Cognitive-behavioral therapy for binge eating disorder also involves education about nutrition, healthy weight loss, and relaxation techniques” (Smith). Cognitive-behavioral therapy teaches patients techniques to monitor and change their eating habits as well as to change the way they respond to difficult situations” (Matthews 80). There are several helpful ways to avoid binge eating disorder according to Smith. “One of the most important aspects of controlling binge eating is to find alternate ways to handle stress and other overwhelming feelings without using food. These may include exercising, meditating, using sensory relaxation strategies, and practicing simple breathing exercises” (Smith).
Eat three meals a day plus ealthy snacks, one should eat breakfast to jump start one’s metabolism in the morning and follow breakfast with a balanced lunch and dinner and healthy snacks in between; stick to scheduled mealtimes because skipping meals often leads to binge eating later in the day” (Smith). “Avoid temptation; one is much more likely to overeat if one has junk food, desserts, and unhealthy snacks in the house. Remove the temptation by clearing the fridge and cupboards of any favorite binge foods” (Smith). “Stop dieting, the deprivation and hunger of strict dieting can trigger food cravings and the urge to overeat. Instead of dieting, focus on eating in moderation, such as finding nutritious foods that one enjoys and eats only until one feels content and not uncomfortably stuffed.

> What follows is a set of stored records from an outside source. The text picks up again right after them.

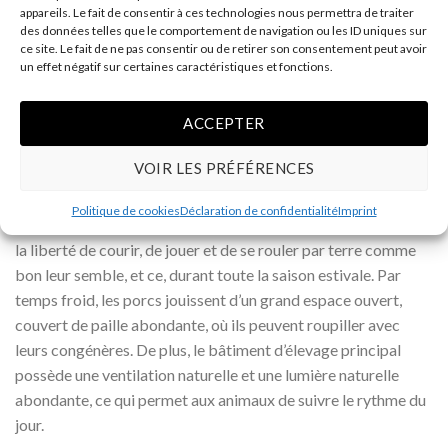
appareils. Le fait de consentir à ces technologies nous permettra de traiter
truies reproductrices, qui vit sur le site et dont les éleveurs
des données telles que le comportement de navigation ou les ID uniques sur
prennent le plus grand soin. Chaque truie gestante est élevée
ce site. Le fait de ne pas consentir ou de retirer son consentement peut avoir
un effet négatif sur certaines caractéristiques et fonctions.
en groupe sous un couvert de paille abondante, tout en ayant
un accès aux pâturages pendant l’été. Précisons qu’aucune
ACCEPTER
mutilation de dents ni de queue n’est pratiquée. Les éleveurs
veillent au bien-être des porcs et respectent leurs habitudes
VOIR LES PRÉFÉRENCES
et préférences. Les porcs ont accès au grand pâturage, où ils
peuvent se nourrir de jeunes trèfles et d’autres graminées, et
Politique de cookies
Déclaration de confidentialité
Imprint
manifester leur comportement inné en fouillant le sol. Ils ont
la liberté de courir, de jouer et de se rouler par terre comme
bon leur semble, et ce, durant toute la saison estivale. Par
temps froid, les porcs jouissent d’un grand espace ouvert,
couvert de paille abondante, où ils peuvent roupiller avec
leurs congénères. De plus, le bâtiment d’élevage principal
possède une ventilation naturelle et une lumière naturelle
abondante, ce qui permet aux animaux de suivre le rythme du
jour.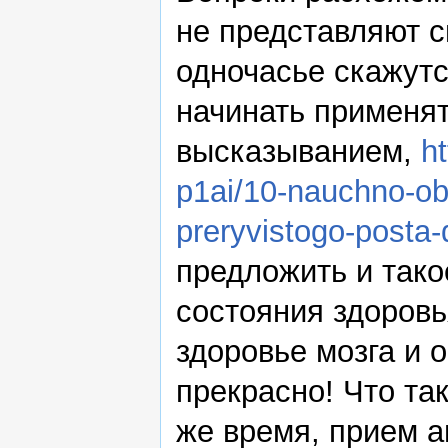
не представляют с
одночасье скажутс
начинать применя
высказыванием,
h
p1ai/10-nauchno-o
preryvistogo-posta-
предложить и тако
состояния здоровь
здоровье мозга и 
прекрасно! Что та
же время, прием а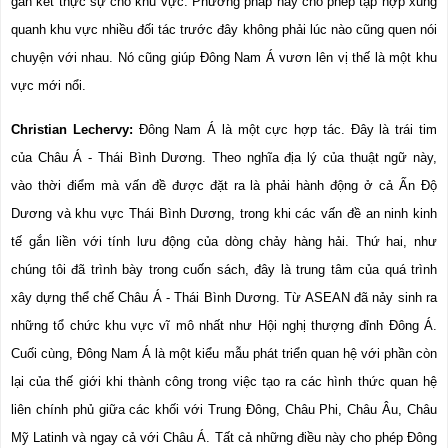
gắn kết thực sự cho khu vực. Phương pháp này cho phép tập hợp xung 
quanh khu vực nhiều đối tác trước đây không phải lúc nào cũng quen nói 
chuyện với nhau. Nó cũng giúp Đông Nam Á vươn lên vị thế là một khu 
vực mới nổi.
Christian Lechervy:
 Đông Nam Á là một cực hợp tác. Đây là trái tim 
của Châu Á - Thái Bình Dương. Theo nghĩa địa lý của thuật ngữ này, 
vào thời điểm mà vấn đề được đặt ra là phải hành động ở cả Ấn Độ 
Dương và khu vực Thái Bình Dương, trong khi các vấn đề an ninh kinh 
tế gắn liền với tính lưu động của dòng chảy hàng hải. Thứ hai, như 
chúng tôi đã trình bày trong cuốn sách, đây là trung tâm của quá trình 
xây dựng thể chế Châu Á - Thái Bình Dương. Từ ASEAN đã nảy sinh ra 
những tổ chức khu vực vĩ 
mô nhất như Hội nghị thượng đỉnh Đông Á. 
Cuối cùng, Đông Nam Á là một kiểu mẫu phát triển quan hệ với phần còn 
lại của thế giới khi thành công trong việc tạo ra các hình thức quan hệ 
liên chính phủ giữa các khối với Trung Đông, Châu Phi, Châu Âu, Châu 
Mỹ Latinh và ngay cả với Châu Á. Tất cả những điều này cho phép Đông 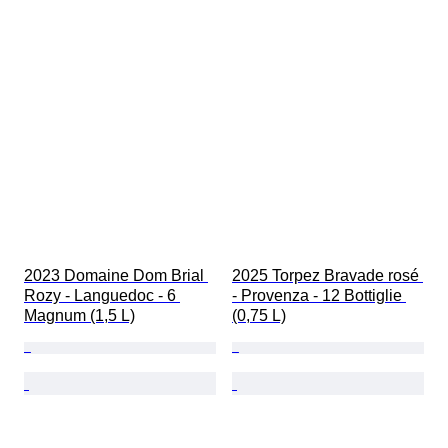
2023 Domaine Dom Brial 
2025 Torpez Bravade rosé 
Rozy - Languedoc - 6 
- Provenza - 12 Bottiglie 
Magnum (1,5 L)
(0,75 L)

Avoid banning certain foods as this can make a person crave them even more” (Smith). Exercise will not only help one lose weight in a healthy way, but it also lifts depression, improves overall health, and reduces stress. The natural mood-boosting effects of exercise can help put a stop to emotional eating” (Smith). “Instead of snacking when one is bored, distract oneself by taking a walk, calling a friend, reading, or taking up a hobby such s painting or gardening” (Smith). “Get enough sleep; if one is tired, one may want to keep eating in order to boost energy, or take a nap or go to bed earlier instead” (Smith). “One should listen to his or her body and learn to distinguish between physical and emotional hunger. If one has eaten recently and does not have a rumbling stomach, one is probably not hungry; give the craving time to pass” (Smith).
Get support: a person is more likely to succumb to binge eating triggers if one lacks a solid support network. Talking helps, even if it is not with a rofessional; one can lean on family and friends to join a support group, and if possible consult a therapist” (Smith). So as one eats his or her delicious holiday feast this year do not think because one’s pants seem to be busting at the seams that one is a binge eater. That eating behavior seems to be normal for this time of year. A binge eater follows characteristics of binge eating disorder. If one suspects a loved one is a binge eater follow the characteristics and find help. There are multiple ways of help for a binge eater, but do not let one suffer alone in his or her binge eating.